The Instant Replay Market

| 1 Comment

For the third day in a row the market has tried to rally early only to succumb to selling late in the session. The action is best seen on the Nasdaq which failed at its 200-day moving average and at the 2,000 level again.

It's starting to feel like the calm before the storm as volume keeps shrinking daily. I still think that the bulls would be better served by a 'whoosh' lower to shake out the sellers instead of these feeble rally attempts.

Chart Request: Nvidia Corp. (NVDA)

| 2 Comments

Nvidia sure is a popular stock -- I seem to get a request for it every other week. My outlook on it hasn't changed much since the last time I drew it up. It's showing great relative strength vs. the Nasdaq but it's real close to breaking its intermediate uptrend. NVDA looks like a short to me if it closes under 24.50 (the lows of last Tuesday and Wednesday) and a long if it can take out the mid-March highs around $26.
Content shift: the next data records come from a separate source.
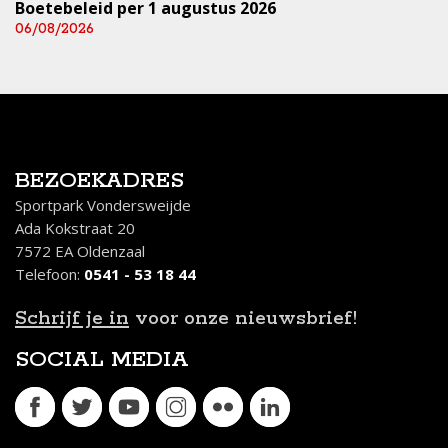
Boetebeleid per 1 augustus 2026
06/08/2026
BEZOEKADRES
Sportpark Vondersweijde
Ada Kokstraat 20
7572 EA Oldenzaal
Telefoon:
0541 - 53 18 44
Schrijf je in
voor onze nieuwsbrief!
SOCIAL MEDIA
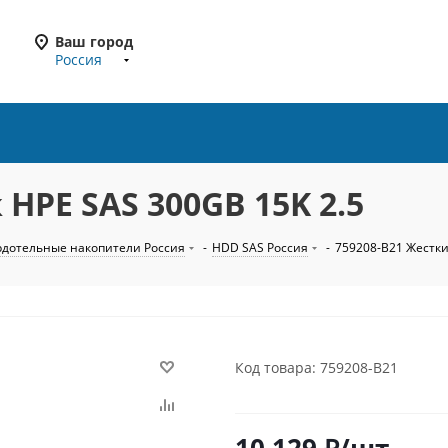
Ваш город
Россия
HPE SAS 300GB 15K 2.5
рдотельные накопители Россия
-
HDD SAS Россия
-
759208-B21 Жестки
Код товара: 759208-B21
From Support to Resistance

The Nasdaq failed at its 200-day moving average and at 2,000 during the last two trading sessions. I think that a close above 2,000 will be very important in bringing out more buyers. The market's still very oversold and set to gap up this morning. That sounds like a deadly combination for the bears but I'm not so sure that's the case. (You know how I feel about gaps.) A gap down might be a better scenario to finally shake out the sellers.

Jim Cramer's 25 Investing Rules

| 5 Comments

Jim Cramer's posting his '25 Investing Rules' as part of a promo for his new book 'Jim Cramer's Real Money: Sane Investing in an Insane World'. So far 13 of the rules are up and he'll be adding one more each day. The rules aren't anything earth shattering but it never hurts to take a refresher course on trading rules.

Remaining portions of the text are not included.